* **TASK REQUIREMENTS**
Go through the data below and gather each line containing "London".

* **DATA FOR THIS EXERCISE**
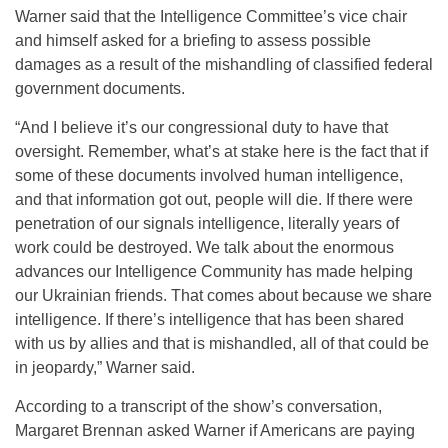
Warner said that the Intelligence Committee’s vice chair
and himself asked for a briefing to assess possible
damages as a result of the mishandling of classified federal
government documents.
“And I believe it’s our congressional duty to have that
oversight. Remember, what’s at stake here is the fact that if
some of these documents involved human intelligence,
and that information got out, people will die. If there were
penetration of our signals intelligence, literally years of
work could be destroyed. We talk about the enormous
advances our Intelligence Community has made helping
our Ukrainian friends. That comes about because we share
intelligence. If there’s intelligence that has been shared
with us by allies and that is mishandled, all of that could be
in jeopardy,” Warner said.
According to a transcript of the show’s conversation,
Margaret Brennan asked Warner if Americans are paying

---

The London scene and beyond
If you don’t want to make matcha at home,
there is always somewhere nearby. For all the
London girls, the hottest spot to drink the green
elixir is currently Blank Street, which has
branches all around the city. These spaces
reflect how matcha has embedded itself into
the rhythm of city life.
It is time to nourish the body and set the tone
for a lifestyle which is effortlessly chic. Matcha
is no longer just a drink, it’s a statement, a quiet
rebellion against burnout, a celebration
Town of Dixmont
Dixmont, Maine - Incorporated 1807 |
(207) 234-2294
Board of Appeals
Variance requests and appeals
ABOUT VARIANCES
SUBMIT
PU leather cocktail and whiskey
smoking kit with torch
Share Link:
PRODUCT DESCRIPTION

* **THE COMPLETED TASK**
The London scene and beyond
London girls, the hottest spot to drink the green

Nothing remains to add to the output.